Web scraping in Python¶

I find sports more exciting when I know what to expect. How many points is a team scoring relative to how they did in the past? Is there defense stopping a high scoring team or one with a struggling offense? For many sports, Las Vegas provides me the information I want with the line (expect difference between the home team's score and the visitor's score) and the total (the sum of the expected scores). For example, at game time on Monday, March 11th, Iona's men's basketball team was a four-point favorite (-4) over Manhattan, with a total of 117.

Vegas doesn't provide lines for NCAA women's lacrosse (or any other college sport but football and men's basketball. Laxpower has a power rating. Comparing two team's ratings and adding about a home field advantage does give a pretty good line, but they don't provide total projections. So I decided to create my own Vegas style lines and totals. You can see the results.

Creating lines involves: finding and downloading game data; developing a power rating model to rank each team; and using those models to predict future games. More generally, this is the same process used to scrape data from websites for quantitative analysis. It's the same process I used, for example, to (analyze)[http://nealcaren.web.unc.edu/files/2012/05/smoc.pdf] a white racist web forum.

Luckily, Laxpower has all the game information, both for games played and scheduled. I wanted to cycle through each of the pages to get the information, but first I needed to know the URLs for all those pages. Luckily the ranking page has all the teams listed along with links to their pages, so I can grab the information from there.

In my browser, I looked at the source for the ranking page--the raw HTML. I searched for "North Carolina" so I could get a sense of what each link looked like. Fortunately, the page had two pieces of information for each team list in a way that was very easy to extract. Each link began with a " and ended in PHP". (Acutally, this is just the relative path to the URL. I'll fill in the beginning part of the URL later). This was followed by a >, the school's name, and then a >'. This is a situation where a simple regular expression would allow me to pull out the information I needed.
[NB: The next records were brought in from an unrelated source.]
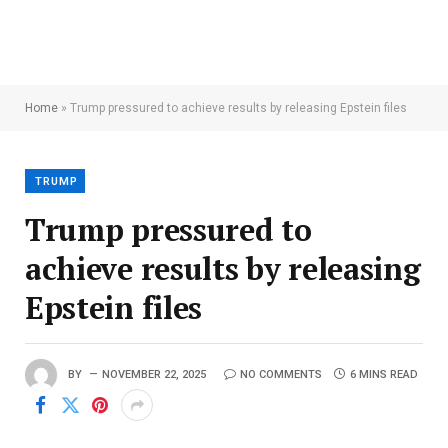
Home
»
Trump pressured to achieve results by releasing Epstein files
TRUMP
Trump pressured to
achieve results by releasing
Epstein files
BY
NOVEMBER 22, 2025
NO COMMENTS
6 MINS READ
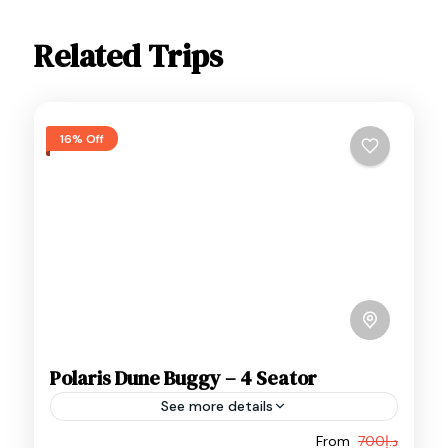
Related Trips
16% Off
Polaris Dune Buggy – 4 Seator
See more details
From
د.إ700
Adventure
Buggy Adventure
Buggy Rides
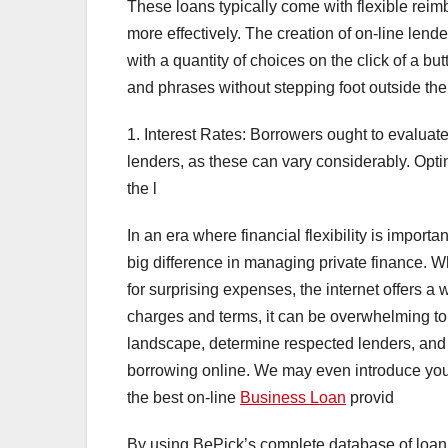
These loans typically come with flexible rei
more effectively. The creation of on-line len
with a quantity of choices on the click of a b
and phrases without stepping foot outside thei
1. Interest Rates: Borrowers ought to evaluate
lenders, as these can vary considerably. Optin
the l
In an era where financial flexibility is import
big difference in managing private finance. W
for surprising expenses, the internet offers a 
charges and terms, it can be overwhelming to s
landscape, determine respected lenders, and
borrowing online. We may even introduce you
the best on-line
Business Loan
provid
By using BePick’s complete database of loan 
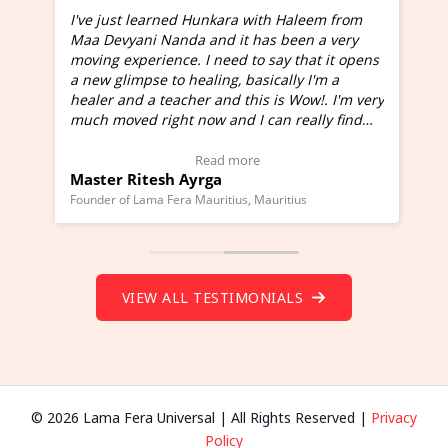
I've just learned Hunkara with Haleem from
Maa Devyani Nanda and it has been a very
and
moving experience. I need to say that it opens
a new glimpse to healing, basically I'm a
ed
healer and a teacher and this is Wow!. I'm very
much moved right now and I can really find
one word to describe this experience and it is
Wow!. You should learn Hunkara with Haleem.
Read more
Master Ritesh Ayrga
(Click here to view Video Testimonial)
Founder of Lama Fera Mauritius, Mauritius
VIEW ALL TESTIMONIALS
© 2026 Lama Fera Universal | All Rights Reserved |
Privacy
Policy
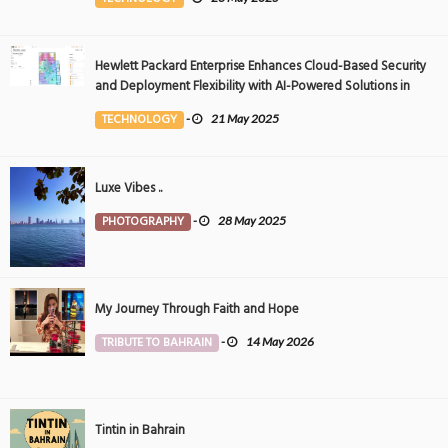
Hewlett Packard Enterprise Enhances Cloud-Based Security
and Deployment Flexibility with AI-Powered Solutions in
the Middle East
TECHNOLOGY
-
21 May 2025
Luxe Vibes ..
PHOTOGRAPHY
-
28 May 2025
My Journey Through Faith and Hope
TRIBUTE TO BAHRAIN
-
14 May 2026
Tintin in Bahrain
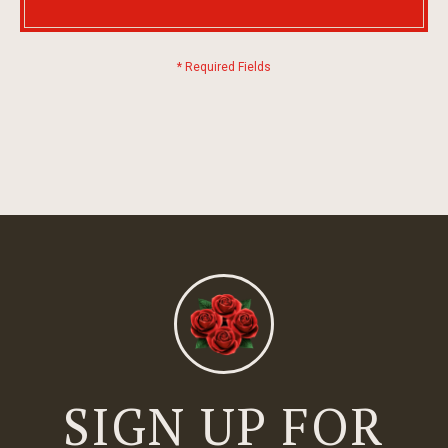
SIGN UP FOR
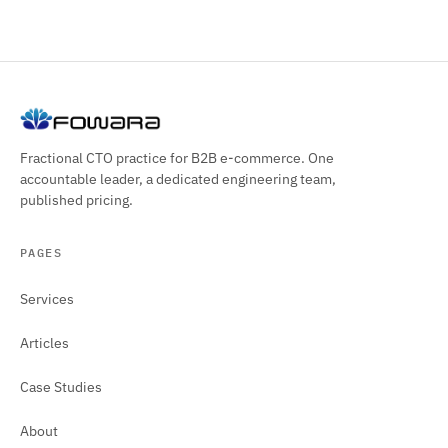
Fractional CTO practice for B2B e-commerce. One
accountable leader, a dedicated engineering team,
published pricing.
PAGES
Services
Articles
Case Studies
About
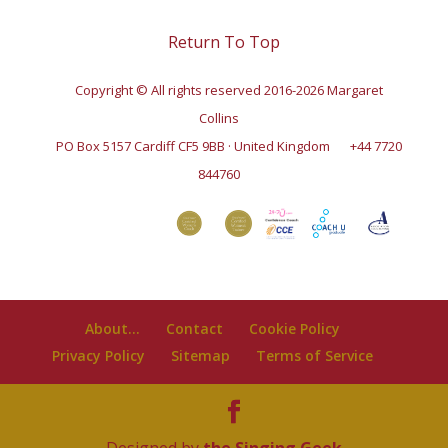
Return To Top
Copyright © All rights reserved 2016-2026 Margaret
Collins
PO Box 5157 Cardiff CF5 9BB · United Kingdom
+44 7720
844760
About…
Contact
Cookie Policy
Privacy Policy
Sitemap
Terms of Service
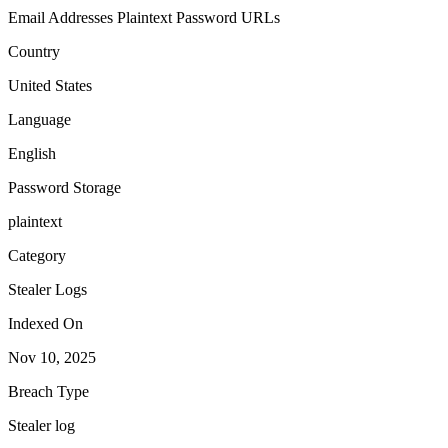
Email Addresses
Plaintext Password
URLs
Country
United States
Language
English
Password Storage
plaintext
Category
Stealer Logs
Indexed On
Nov 10, 2025
Breach Type
Stealer log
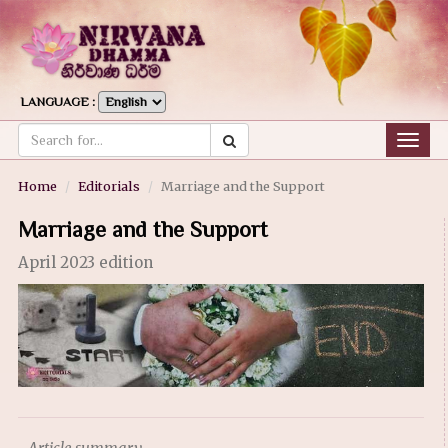
LANGUAGE :
Togg
navig
Home
Editorials
Marriage and the Support
Marriage and the Support
April 2023 edition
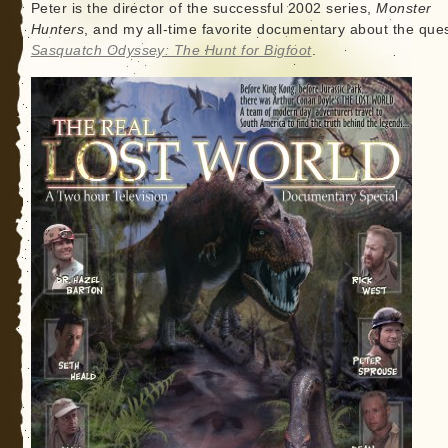
Peter is the director of the successful 2002 series,
Monster
Hunters
, and my all-time favorite documentary about the ques
Sasquatch Odyssey: The Hunt for Bigfoot
.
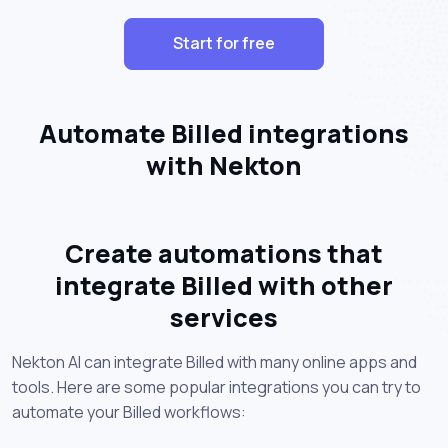
Start for free
Automate Billed integrations
with Nekton
Create automations that
integrate Billed with other
services
Nekton AI can integrate Billed with many online apps and
tools. Here are some popular integrations you can try to
automate your Billed workflows:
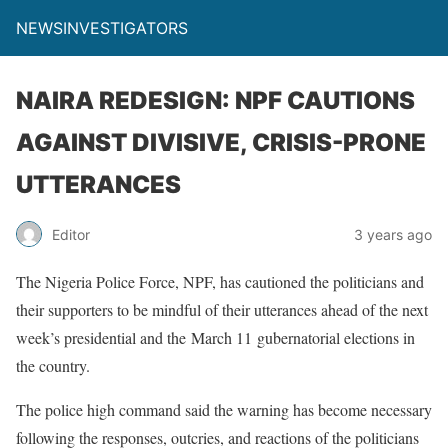
NEWSINVESTIGATORS
NAIRA REDESIGN: NPF CAUTIONS
AGAINST DIVISIVE, CRISIS-PRONE
UTTERANCES
Editor
3 years ago
The Nigeria Police Force, NPF, has cautioned the politicians and
their supporters to be mindful of their utterances ahead of the next
week’s presidential and the March 11 gubernatorial elections in
the country.
The police high command said the warning has become necessary
following the responses, outcries, and reactions of the politicians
To get my list that contains all the URLs, I could take advantage of uniform way they were listed. In the Python variant of regular expressions, the powerful combination of .*? will find any character, repeated any number of times, until it runs into something else. So searching a text for My .*? dog would grab all the word or words used between My and dog. In my case, I wanted to extract all the instances of text that occurred between a quotion mark and PHP followed by a quotation mark, so I could search for instances of ".*?PHP" in the page's text.

In [22]:
import urllib2
import re

teams=re.findall('".*?PHP"',teams_html)
print teams[:5]

['"XMADXX.PHP"', '"XUFLXX.PHP"', '"XNWSXX.PHP"', '"XSYRXX.PHP"', '"XUNCXX.PHP"']

This is pretty good, but I don't want the quotation marks. I can be pickier about what I extract by using parentheses, which instructs re to only return the stuff between parentheses.

In [23]:
teams=re.findall('"(.*?PHP)"',teams_html)
print teams[:5]

['XMADXX.PHP', 'XUFLXX.PHP', 'XNWSXX.PHP', 'XSYRXX.PHP', 'XUNCXX.PHP']

As I noted above, next to this is also the school's name. I can extract this as well by extending the re statement.

In [24]:
teams=re.findall('"(.*?PHP)">(.*?)<',teams_html)
print teams[:5]

[('XMADXX.PHP', 'Maryland'), ('XUFLXX.PHP', 'Florida'), ('XNWSXX.PHP', 'Northwestern'), ('XSYRXX.PHP', 'Syracuse'), ('XUNCXX.PHP', 'North Carolina')]

Adding >(.*?)< had the effect of extending the search and returning everything between the greater than and less than signs. This is returned as a list of tuples. Note that regular expressions are complicated and more times than not will return either nothing or the entire text of the document. Trial, error, and reading is the only way forward.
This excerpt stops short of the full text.